There is a lot of papers documenting the performances of the DNS protocol. The most common result is that the server’s response time is good most of the time (around 90% of the requests are handled within a few hundred milliseconds), but researchers also point out in their papers that, sometimes, DNS suffers from an increase in latency resulting in a increased response delay (which can go up to ten seconds)
The most significant cause of latency identified by the researchers is DNS Packet Loss at server-side due to server overload. This issue is frequent, but do not cause trouble in most cases due to mechanisms introduced to restore the connection when the connection encounters error. Nevertheless, the authors looked for a way to increase performances by lowering the response delay in order to prevent these problems.
The CoDNS Solution was developed by people from Princeton university and implemented on the PlanetLab CDN. This solution solved the DNS latency issue using a hybrid system.
In most cases, the requests are resolved using the standard DNS resolution (add image here). In the case where the answer is too long to arrive (after a reasonable delay), the server will ask its peers for the information (should it be cached on their side)
The authors use the specific structure of the Content Delivery Networks (CDN) to easily transmit its DNS Request to its nearest peers (in a network sense, they are not necessarily the closest geographically. The closeness between servers is determined maintaining a heartbeat between the servers (around a few bytes per second).
Maintaining the heartbeat seems to increase traffic but the study explains that the heartbeat is too small to introduce a significant increase in network traffic (32 byte each second, 7.5MB per day)
The PoC shows its capacity to solve the issue introduced by the timeout. The authors also compared their solution to the classic approach and their solution show similar (and sometimes better) results in mean time and solve the timeout troubles.
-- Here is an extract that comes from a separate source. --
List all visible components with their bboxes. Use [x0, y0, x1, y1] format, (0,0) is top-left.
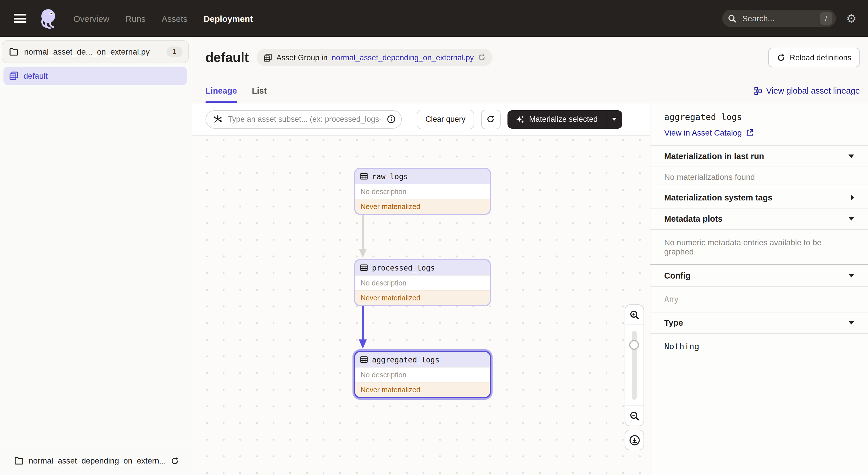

The study is not precise on the consequences of the server’s overload in such a context but the solution works and shows remarkable promises.
The only issue remaining is that the solution is not really easy to deploy, using an infrastructure that few entities are able to deploy (it was more significant in 2004, when the system was introduced).
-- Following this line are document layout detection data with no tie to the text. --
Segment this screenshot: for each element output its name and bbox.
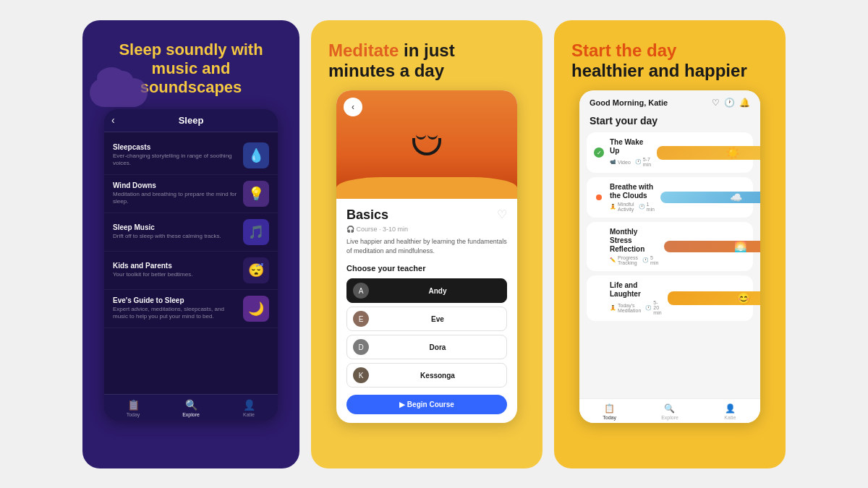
clock-icon[interactable]: 🕐 [724, 98, 735, 108]
activity-name: Breathe with the Clouds [610, 183, 655, 200]
activity-meta: ✏️ Progress Tracking 🕐 5 min [610, 255, 658, 265]
meditation-content: Basics ♡ 🎧 Course · 3-10 min Live happie… [336, 199, 517, 423]
thumbnail-laugh: 😊 [668, 291, 760, 305]
teacher-list: A Andy E Eve D Dora K Kessonga [346, 278, 507, 388]
teacher-kessonga[interactable]: K Kessonga [346, 363, 507, 388]
activity-laugh[interactable]: Life and Laughter 🧘 Today's Meditation 🕐… [587, 275, 753, 321]
explore-icon: 🔍 [185, 399, 197, 411]
phone-sleep-topbar: ‹ Sleep [104, 109, 278, 132]
list-item[interactable]: Sleepcasts Ever-changing storytelling in… [104, 137, 278, 175]
meditation-hero: ‹ [336, 90, 517, 199]
sleep-item-icon: 💧 [243, 142, 269, 168]
activity-list: ✓ The Wake Up 📹 Video 🕐 5-7 min ☀️ [579, 132, 760, 321]
panel-sleep: Sleep soundly with music and soundscapes… [82, 20, 299, 468]
start-day-label: Start your day [579, 112, 760, 132]
sleep-item-text: Kids and Parents Your toolkit for better… [113, 262, 237, 278]
progress-icon: ✏️ [610, 257, 616, 263]
sleep-item-icon: 😴 [243, 257, 269, 283]
phone3-nav: 📋 Today 🔍 Explore 👤 Katie [579, 398, 760, 423]
teacher-name-kessonga: Kessonga [375, 372, 501, 380]
panel-startday: Start the day healthier and happier Good… [554, 20, 786, 468]
sleep-item-text: Sleep Music Drift off to sleep with thes… [113, 223, 237, 240]
sleep-list: Sleepcasts Ever-changing storytelling in… [104, 132, 278, 333]
activity-breathe[interactable]: Breathe with the Clouds 🧘 Mindful Activi… [587, 177, 753, 218]
nav-label-katie: Katie [724, 415, 736, 420]
avatar-andy: A [353, 283, 369, 299]
profile-icon: 👤 [725, 403, 736, 414]
phone-sleep-title: Sleep [179, 115, 204, 126]
nav-item-profile[interactable]: 👤 Katie [700, 403, 760, 420]
activity-info: Life and Laughter 🧘 Today's Meditation 🕐… [610, 281, 662, 315]
activity-info: Monthly Stress Reflection ✏️ Progress Tr… [610, 228, 658, 265]
list-item[interactable]: Wind Downs Meditation and breathing to p… [104, 175, 278, 213]
nav-item-today[interactable]: 📋 Today [104, 399, 162, 417]
course-title-row: Basics ♡ [346, 207, 507, 223]
avatar-kessonga: K [353, 367, 369, 383]
teacher-dora[interactable]: D Dora [346, 335, 507, 359]
morning-action-icons: ♡ 🕐 🔔 [712, 98, 750, 108]
teacher-name-eve: Eve [375, 315, 501, 323]
smile-face [405, 134, 448, 155]
nav-label-today: Today [127, 412, 140, 417]
smile-eyes [405, 134, 448, 140]
list-item[interactable]: Sleep Music Drift off to sleep with thes… [104, 213, 278, 252]
teacher-andy[interactable]: A Andy [346, 278, 507, 303]
course-desc: Live happier and healthier by learning t… [346, 237, 507, 255]
left-eye [416, 134, 426, 140]
sleep-item-text: Sleepcasts Ever-changing storytelling in… [113, 143, 237, 168]
right-eye [427, 134, 438, 140]
sleep-item-icon: 🎵 [243, 219, 269, 245]
clock-icon: 🕐 [642, 257, 649, 263]
sleep-item-name: Eve's Guide to Sleep [113, 296, 237, 304]
nav-item-explore[interactable]: 🔍 Explore [162, 399, 220, 417]
activity-info: The Wake Up 📹 Video 🕐 5-7 min [610, 138, 651, 167]
panel3-title-rest: healthier and happier [571, 61, 747, 80]
list-item[interactable]: Kids and Parents Your toolkit for better… [104, 252, 278, 290]
nav-item-today[interactable]: 📋 Today [579, 403, 639, 420]
nav-item-explore[interactable]: 🔍 Explore [639, 403, 699, 420]
panel3-title-accent: Start the day [571, 40, 676, 60]
thumbnail-wake: ☀️ [657, 146, 760, 160]
teacher-eve[interactable]: E Eve [346, 307, 507, 331]
panel1-header: Sleep soundly with music and soundscapes [82, 20, 299, 109]
activity-info: Breathe with the Clouds 🧘 Mindful Activi… [610, 183, 655, 212]
sleep-item-name: Wind Downs [113, 181, 237, 189]
sleep-item-text: Eve's Guide to Sleep Expert advice, medi… [113, 296, 237, 321]
activity-name: The Wake Up [610, 138, 651, 155]
back-icon[interactable]: ‹ [111, 114, 115, 126]
bell-icon[interactable]: 🔔 [739, 98, 750, 108]
teacher-label: Choose your teacher [346, 264, 507, 273]
activity-wake-up[interactable]: ✓ The Wake Up 📹 Video 🕐 5-7 min ☀️ [587, 132, 753, 173]
sleep-item-desc: Meditation and breathing to prepare the … [113, 191, 237, 206]
avatar-dora: D [353, 339, 369, 355]
sleep-item-icon: 🌙 [243, 296, 269, 322]
profile-icon: 👤 [243, 399, 255, 411]
clock-icon: 🕐 [639, 204, 645, 210]
teacher-name-dora: Dora [375, 343, 501, 351]
sleep-item-desc: Drift off to sleep with these calming tr… [113, 233, 237, 240]
course-title: Basics [346, 207, 388, 223]
morning-topbar: Good Morning, Katie ♡ 🕐 🔔 [579, 90, 760, 112]
activity-stress[interactable]: Monthly Stress Reflection ✏️ Progress Tr… [587, 222, 753, 271]
heart-icon[interactable]: ♡ [497, 207, 507, 221]
nav-label-explore: Explore [182, 412, 200, 417]
list-item[interactable]: Eve's Guide to Sleep Expert advice, medi… [104, 290, 278, 328]
activity-meta: 🧘 Mindful Activity 🕐 1 min [610, 202, 655, 212]
hero-wave [336, 177, 517, 199]
sleep-item-desc: Your toolkit for better bedtimes. [113, 271, 237, 278]
sleep-item-name: Sleep Music [113, 223, 237, 231]
activity-name: Life and Laughter [610, 281, 662, 299]
phone-sleep-nav: 📋 Today 🔍 Explore 👤 Katie [104, 394, 278, 420]
sleep-item-text: Wind Downs Meditation and breathing to p… [113, 181, 237, 206]
course-meta: 🎧 Course · 3-10 min [346, 226, 507, 233]
heart-icon[interactable]: ♡ [712, 98, 720, 108]
begin-course-button[interactable]: ▶ Begin Course [346, 395, 507, 414]
back-button[interactable]: ‹ [344, 98, 362, 116]
nav-item-katie[interactable]: 👤 Katie [220, 399, 278, 417]
teacher-name-andy: Andy [375, 287, 501, 295]
today-icon: 📋 [604, 403, 615, 414]
phone-meditate: ‹ Basics ♡ 🎧 Course · 3-10 min Live [336, 90, 517, 423]
sleep-item-name: Kids and Parents [113, 262, 237, 270]
activity-meta: 🧘 Today's Meditation 🕐 5-20 min [610, 300, 662, 315]
thumbnail-breathe: ☁️ [660, 192, 760, 203]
It should be interesting to compare this solution to the performances of the new public DNS resolver, introduced a few years ago by Google, Cloudflare or Cloud9 but few studies document the performances of these DNS resolver (yet).
The CoDNS paper is quoted, even today, by people working in the CDN field such as [5] or [6], while the CoDNS “project” is now discontinued (the project ran on PlanetLab between 2004 and 2012)
—-
sources :
[1] : CoDNS: Improving DNS Performance and Reliability via Cooperative Lookups; KyoungSoo Park, Vivek S. Pai, Larry Peterson and Zhe Wang
[2] : Proactive caching of DNS records: addressing a performance bottleneck, Edith Cohen, Haim Kaplan
[3] : DNS performance and the effectiveness of caching, Jaeyeon Jung, E. Sit, H. Balakrishnan, R. Morris
[4] : Statistics About DNS Root Name Service: Some Recommendations
[5] : OnionDNS: a seizure-resistant top-level domain; Nolen Scaife, Henry Carter, Lyrissa Lidsky, Rachael L. Jones, Patrick Traynor
[6] : LDplayer: DNS Experimentation at Scale, Liang Zhu, John Heidemann
I will probably add a few documents in the comments (or at the end of this article) should I receive more interesting stuff on the subject.